→ **The problem**
Please report every line from the material that contains the word "หนานไห".

● ● ● ● ●

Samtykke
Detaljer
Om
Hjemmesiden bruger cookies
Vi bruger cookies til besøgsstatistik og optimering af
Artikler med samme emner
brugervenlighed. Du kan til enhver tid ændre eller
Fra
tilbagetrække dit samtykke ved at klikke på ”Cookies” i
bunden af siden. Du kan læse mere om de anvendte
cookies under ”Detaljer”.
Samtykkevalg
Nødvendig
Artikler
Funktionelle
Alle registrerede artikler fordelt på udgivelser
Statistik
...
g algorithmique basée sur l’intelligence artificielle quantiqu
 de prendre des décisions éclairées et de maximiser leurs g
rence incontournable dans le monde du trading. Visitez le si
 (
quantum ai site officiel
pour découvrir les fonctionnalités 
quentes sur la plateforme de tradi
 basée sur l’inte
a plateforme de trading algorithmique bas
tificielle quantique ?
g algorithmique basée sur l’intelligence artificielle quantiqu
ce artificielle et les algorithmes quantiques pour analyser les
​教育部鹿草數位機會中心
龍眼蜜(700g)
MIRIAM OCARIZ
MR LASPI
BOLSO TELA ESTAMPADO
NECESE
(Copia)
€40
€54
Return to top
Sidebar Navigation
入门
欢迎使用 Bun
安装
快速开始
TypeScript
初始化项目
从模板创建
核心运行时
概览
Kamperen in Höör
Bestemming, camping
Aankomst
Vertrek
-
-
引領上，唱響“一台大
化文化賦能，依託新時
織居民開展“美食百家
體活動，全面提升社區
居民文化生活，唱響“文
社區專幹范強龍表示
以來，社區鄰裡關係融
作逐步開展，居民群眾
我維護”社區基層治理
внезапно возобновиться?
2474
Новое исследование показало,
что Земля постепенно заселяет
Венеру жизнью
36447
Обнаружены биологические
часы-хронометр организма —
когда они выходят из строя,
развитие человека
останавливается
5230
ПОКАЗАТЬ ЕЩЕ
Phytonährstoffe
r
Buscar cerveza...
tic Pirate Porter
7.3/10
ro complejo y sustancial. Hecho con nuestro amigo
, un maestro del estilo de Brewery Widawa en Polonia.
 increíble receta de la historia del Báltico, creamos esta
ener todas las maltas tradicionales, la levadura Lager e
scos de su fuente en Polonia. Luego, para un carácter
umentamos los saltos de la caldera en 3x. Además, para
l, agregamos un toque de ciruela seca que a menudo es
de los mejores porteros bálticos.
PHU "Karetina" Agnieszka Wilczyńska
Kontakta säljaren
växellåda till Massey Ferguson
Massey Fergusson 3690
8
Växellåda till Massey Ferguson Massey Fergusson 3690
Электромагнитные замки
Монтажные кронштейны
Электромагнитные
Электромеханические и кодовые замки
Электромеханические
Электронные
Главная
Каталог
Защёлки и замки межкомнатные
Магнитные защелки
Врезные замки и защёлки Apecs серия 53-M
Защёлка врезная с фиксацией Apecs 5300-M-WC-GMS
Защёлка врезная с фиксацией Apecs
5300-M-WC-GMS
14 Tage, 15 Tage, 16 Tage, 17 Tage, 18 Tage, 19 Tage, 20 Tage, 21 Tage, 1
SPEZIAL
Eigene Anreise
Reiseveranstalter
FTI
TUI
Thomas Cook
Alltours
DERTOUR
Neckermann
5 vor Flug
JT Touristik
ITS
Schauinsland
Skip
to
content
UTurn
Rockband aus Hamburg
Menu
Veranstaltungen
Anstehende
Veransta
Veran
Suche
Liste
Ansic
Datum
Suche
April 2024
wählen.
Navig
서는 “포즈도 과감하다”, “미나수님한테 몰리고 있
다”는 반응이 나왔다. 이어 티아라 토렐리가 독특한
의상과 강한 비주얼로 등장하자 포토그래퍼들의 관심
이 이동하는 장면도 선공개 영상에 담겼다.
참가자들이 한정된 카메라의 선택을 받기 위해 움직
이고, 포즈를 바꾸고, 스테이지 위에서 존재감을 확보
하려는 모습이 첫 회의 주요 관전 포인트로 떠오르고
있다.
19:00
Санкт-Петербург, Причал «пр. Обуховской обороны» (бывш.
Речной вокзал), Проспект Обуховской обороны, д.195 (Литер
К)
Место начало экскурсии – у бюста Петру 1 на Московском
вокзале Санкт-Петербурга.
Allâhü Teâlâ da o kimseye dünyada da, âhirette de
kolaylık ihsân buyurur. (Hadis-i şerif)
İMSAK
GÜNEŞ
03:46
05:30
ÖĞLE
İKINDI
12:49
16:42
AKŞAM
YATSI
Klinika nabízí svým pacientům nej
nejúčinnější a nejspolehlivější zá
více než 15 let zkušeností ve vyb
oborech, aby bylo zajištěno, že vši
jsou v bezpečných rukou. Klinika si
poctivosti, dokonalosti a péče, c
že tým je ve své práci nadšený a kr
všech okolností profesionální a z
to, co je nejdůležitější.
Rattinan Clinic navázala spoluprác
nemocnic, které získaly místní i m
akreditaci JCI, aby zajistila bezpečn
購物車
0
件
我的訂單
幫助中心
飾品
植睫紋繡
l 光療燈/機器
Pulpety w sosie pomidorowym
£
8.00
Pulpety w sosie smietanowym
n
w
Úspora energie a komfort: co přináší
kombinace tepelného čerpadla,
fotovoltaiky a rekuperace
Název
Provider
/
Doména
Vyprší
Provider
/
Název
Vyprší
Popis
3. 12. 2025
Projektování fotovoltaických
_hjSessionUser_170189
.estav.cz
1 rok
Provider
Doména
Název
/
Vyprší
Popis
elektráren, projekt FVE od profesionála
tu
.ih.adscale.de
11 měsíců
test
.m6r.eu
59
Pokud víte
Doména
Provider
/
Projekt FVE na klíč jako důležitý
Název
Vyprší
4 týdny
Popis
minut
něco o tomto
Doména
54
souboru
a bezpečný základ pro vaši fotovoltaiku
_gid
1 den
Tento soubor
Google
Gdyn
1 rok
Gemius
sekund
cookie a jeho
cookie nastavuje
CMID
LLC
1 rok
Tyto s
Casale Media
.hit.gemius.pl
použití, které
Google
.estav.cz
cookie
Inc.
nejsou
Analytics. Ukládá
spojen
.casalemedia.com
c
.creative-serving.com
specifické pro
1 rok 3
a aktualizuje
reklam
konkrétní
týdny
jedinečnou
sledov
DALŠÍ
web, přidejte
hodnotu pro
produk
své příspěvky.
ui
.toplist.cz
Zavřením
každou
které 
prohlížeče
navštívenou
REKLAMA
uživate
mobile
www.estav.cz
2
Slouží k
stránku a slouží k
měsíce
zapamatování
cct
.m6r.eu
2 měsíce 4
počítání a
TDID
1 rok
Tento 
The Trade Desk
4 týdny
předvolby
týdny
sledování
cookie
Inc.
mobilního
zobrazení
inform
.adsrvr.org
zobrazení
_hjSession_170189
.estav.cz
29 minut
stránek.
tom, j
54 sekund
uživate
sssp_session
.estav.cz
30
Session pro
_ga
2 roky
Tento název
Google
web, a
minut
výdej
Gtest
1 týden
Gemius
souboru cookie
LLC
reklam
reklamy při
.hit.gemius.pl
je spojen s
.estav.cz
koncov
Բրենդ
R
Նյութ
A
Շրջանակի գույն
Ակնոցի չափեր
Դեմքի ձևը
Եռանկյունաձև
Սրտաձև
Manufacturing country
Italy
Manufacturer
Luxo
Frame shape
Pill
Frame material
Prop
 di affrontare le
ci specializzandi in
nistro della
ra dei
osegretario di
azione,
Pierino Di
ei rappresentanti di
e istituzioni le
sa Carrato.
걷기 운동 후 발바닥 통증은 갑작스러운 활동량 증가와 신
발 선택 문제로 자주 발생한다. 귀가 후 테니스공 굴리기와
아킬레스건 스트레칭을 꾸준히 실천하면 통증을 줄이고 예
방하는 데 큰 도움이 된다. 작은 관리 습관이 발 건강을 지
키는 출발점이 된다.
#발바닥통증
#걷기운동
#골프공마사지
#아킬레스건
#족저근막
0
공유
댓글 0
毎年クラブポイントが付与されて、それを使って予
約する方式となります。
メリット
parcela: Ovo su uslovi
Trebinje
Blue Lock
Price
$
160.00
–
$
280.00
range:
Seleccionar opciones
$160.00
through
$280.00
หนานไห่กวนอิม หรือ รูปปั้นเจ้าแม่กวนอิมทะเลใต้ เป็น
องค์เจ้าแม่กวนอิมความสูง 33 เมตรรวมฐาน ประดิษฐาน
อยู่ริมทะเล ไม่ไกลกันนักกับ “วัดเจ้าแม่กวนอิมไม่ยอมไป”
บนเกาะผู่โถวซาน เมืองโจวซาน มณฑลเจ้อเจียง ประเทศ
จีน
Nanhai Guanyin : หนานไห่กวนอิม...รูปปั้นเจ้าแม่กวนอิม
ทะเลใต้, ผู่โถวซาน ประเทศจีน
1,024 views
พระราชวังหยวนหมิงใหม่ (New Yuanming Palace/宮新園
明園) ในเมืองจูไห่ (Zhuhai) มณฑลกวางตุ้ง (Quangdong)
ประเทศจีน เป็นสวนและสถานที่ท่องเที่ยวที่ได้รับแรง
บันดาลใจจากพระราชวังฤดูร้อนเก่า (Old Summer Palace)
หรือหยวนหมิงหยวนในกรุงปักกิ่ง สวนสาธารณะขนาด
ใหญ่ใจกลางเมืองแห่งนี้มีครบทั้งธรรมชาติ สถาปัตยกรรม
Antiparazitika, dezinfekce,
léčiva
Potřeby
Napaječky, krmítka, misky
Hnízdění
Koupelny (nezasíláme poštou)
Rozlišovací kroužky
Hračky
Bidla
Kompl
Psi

● ● ● ● ●

→ **Your response**
หนานไห่กวนอิม หรือ รูปปั้นเจ้าแม่กวนอิมทะเลใต้ เป็น
Nanhai Guanyin : หนานไห่กวนอิม...รูปปั้นเจ้าแม่กวนอิม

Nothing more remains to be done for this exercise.